------ WORKING DATA

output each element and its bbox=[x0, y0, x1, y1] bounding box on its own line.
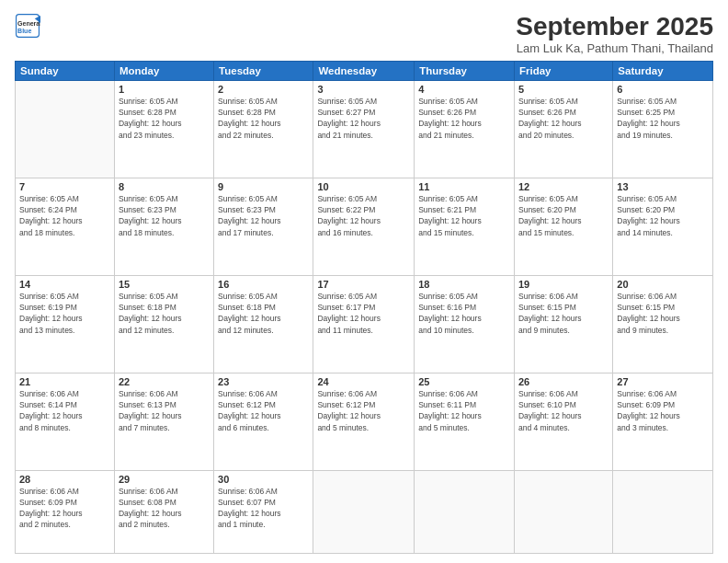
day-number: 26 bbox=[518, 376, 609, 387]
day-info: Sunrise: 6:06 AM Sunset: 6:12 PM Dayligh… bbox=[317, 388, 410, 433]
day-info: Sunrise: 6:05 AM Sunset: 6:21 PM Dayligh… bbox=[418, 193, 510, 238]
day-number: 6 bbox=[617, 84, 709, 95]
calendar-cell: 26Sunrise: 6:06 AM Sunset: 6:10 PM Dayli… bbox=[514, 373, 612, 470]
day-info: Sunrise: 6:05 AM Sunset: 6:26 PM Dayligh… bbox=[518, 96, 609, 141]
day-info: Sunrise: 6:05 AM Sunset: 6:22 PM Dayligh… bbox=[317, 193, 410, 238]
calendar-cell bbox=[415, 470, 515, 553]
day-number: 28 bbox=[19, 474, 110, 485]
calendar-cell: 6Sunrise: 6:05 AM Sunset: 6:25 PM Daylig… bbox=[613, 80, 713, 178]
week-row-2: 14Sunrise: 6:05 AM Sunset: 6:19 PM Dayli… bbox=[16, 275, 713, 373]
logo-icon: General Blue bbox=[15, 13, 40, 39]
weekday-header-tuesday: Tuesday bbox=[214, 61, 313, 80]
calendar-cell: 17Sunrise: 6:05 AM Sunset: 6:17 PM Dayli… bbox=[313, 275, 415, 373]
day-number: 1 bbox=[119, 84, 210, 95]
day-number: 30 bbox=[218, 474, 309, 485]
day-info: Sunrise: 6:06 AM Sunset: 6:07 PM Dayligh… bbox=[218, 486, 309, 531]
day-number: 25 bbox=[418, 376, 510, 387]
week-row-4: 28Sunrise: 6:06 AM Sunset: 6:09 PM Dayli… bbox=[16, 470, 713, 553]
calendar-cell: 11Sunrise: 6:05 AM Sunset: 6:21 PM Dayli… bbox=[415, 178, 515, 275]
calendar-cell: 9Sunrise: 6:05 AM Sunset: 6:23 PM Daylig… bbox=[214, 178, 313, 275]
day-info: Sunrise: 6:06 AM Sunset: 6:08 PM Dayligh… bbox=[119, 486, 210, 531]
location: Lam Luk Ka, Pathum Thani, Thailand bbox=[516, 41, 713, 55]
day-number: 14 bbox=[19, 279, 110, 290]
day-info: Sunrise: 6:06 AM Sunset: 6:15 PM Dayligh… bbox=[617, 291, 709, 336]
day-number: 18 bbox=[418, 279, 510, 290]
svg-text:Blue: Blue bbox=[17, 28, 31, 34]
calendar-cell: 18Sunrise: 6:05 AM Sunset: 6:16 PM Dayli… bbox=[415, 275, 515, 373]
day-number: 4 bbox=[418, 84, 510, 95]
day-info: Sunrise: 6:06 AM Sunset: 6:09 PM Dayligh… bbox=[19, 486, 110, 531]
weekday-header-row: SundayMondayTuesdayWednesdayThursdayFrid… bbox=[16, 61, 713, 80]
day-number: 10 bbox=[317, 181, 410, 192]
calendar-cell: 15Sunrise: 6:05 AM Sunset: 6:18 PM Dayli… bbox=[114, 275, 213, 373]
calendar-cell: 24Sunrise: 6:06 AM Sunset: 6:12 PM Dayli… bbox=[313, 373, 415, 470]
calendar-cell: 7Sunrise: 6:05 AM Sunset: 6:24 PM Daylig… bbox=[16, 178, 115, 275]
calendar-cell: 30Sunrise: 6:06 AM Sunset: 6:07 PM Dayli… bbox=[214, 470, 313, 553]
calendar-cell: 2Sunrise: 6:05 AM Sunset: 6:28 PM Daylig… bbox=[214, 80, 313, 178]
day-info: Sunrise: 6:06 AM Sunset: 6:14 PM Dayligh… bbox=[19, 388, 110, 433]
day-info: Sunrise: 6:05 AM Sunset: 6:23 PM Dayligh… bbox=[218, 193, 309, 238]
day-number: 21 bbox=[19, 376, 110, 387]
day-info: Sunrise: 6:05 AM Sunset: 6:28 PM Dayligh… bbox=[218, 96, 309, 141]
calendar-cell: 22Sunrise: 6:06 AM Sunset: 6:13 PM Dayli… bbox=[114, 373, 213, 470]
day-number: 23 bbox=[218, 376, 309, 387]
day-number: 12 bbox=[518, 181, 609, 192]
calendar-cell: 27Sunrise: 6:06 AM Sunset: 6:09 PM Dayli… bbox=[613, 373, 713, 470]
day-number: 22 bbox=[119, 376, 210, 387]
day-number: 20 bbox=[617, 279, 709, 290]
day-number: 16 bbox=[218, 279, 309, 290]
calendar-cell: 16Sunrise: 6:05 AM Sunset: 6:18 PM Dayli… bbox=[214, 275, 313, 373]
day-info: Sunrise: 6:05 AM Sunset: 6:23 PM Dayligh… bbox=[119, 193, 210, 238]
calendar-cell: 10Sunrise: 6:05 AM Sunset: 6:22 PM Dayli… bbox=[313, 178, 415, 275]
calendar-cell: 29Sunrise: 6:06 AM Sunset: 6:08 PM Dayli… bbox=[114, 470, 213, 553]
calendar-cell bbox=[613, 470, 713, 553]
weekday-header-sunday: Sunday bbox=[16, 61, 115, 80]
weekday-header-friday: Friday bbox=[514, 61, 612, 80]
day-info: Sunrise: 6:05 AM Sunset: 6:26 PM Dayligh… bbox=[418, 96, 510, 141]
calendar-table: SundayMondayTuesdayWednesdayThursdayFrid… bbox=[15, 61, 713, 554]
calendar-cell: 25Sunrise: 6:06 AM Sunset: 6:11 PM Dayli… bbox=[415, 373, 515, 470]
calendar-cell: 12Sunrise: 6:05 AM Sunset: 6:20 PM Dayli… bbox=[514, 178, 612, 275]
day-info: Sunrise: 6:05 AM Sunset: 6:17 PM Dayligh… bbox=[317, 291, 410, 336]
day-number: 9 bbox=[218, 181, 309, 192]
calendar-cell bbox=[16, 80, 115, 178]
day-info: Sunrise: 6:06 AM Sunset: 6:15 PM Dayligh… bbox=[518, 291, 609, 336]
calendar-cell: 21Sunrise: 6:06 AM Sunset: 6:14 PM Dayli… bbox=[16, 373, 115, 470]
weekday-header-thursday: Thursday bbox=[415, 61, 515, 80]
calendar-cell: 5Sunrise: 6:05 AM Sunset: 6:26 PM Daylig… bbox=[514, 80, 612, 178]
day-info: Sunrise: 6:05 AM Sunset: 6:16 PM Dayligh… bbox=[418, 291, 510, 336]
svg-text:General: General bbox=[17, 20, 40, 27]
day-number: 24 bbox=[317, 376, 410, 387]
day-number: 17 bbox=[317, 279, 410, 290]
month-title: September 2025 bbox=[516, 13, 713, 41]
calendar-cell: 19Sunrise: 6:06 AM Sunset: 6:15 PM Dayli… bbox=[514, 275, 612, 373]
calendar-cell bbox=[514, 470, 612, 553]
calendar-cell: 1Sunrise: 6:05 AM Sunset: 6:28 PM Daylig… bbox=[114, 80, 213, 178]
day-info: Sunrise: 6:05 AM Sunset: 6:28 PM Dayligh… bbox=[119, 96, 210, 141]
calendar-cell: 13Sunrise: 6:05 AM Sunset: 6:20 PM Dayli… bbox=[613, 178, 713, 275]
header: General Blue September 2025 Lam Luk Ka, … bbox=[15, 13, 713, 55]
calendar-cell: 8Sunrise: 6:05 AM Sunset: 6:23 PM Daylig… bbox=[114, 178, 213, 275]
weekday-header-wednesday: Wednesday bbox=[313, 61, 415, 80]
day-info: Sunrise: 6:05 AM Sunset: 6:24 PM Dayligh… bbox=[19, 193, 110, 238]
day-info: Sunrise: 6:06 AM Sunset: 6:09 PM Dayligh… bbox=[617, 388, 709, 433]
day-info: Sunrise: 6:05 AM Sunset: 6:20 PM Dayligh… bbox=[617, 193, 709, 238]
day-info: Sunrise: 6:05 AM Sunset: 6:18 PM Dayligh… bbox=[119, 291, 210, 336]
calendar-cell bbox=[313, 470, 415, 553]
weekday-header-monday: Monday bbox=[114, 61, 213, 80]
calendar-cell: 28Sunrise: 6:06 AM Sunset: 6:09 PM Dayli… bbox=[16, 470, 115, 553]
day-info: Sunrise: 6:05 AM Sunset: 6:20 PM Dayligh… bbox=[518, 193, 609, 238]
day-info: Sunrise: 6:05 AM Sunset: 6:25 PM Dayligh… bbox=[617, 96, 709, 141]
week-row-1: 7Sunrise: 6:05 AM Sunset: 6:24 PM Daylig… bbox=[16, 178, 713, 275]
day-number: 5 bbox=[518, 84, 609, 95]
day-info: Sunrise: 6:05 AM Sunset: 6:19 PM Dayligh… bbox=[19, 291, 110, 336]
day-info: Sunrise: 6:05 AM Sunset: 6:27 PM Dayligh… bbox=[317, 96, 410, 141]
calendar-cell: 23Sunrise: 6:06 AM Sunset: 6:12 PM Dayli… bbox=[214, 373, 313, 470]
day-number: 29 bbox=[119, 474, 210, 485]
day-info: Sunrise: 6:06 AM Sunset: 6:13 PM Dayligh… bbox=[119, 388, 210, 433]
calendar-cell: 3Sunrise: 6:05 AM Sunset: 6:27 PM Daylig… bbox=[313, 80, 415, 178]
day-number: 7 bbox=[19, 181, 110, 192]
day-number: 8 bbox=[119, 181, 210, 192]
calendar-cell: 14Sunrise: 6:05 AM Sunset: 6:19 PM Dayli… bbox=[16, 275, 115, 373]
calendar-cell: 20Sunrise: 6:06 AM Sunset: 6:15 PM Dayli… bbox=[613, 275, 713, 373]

------------

THE TASK:
Find the word "Blue" in the listing and copy each line that contains it.

EXERCISE OUTPUT:
logo-icon: General Blue bbox=[15, 13, 40, 39]
svg-text:Blue: Blue bbox=[17, 28, 31, 34]
header: General Blue September 2025 Lam Luk Ka, … bbox=[15, 13, 713, 55]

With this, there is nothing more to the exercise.